> [ACTIVITY]:
Below are some records: retype them all exactly, but not the pictures.

> [SOURCE RECORDS]:
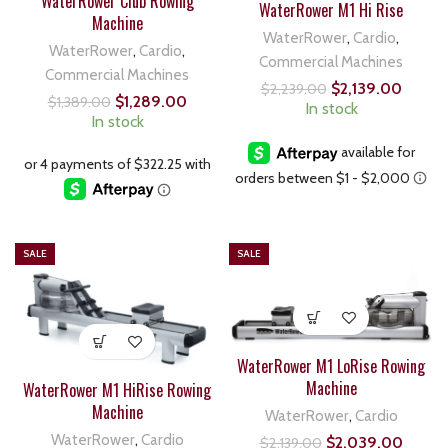
WaterRower Club Rowing
WaterRower M1 Hi Rise
Machine
WaterRower
,
Cardio
,
WaterRower
,
Cardio
,
Commercial Machines
Commercial Machines
$
2,139.00
$
2,239.00
$
1,289.00
$
1,389.00
In stock
In stock
SALE
SALE
WaterRower M1 LoRise Rowing
Machine
WaterRower M1 HiRise Rowing
Machine
WaterRower
,
Cardio
WaterRower
,
Cardio
$
2,039.00
$
2,139.00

> [ANSWER BELOW]:
WaterRower Club Rowing
WaterRower M1 Hi Rise
Machine
WaterRower
,
Cardio
,
WaterRower
,
Cardio
,
Commercial Machines
Commercial Machines
$
2,139.00
$
2,239.00
$
1,289.00
$
1,389.00
In stock
In stock
SALE
SALE
WaterRower M1 LoRise Rowing
Machine
WaterRower M1 HiRise Rowing
Machine
WaterRower
,
Cardio
WaterRower
,
Cardio
$
2,039.00
$
2,139.00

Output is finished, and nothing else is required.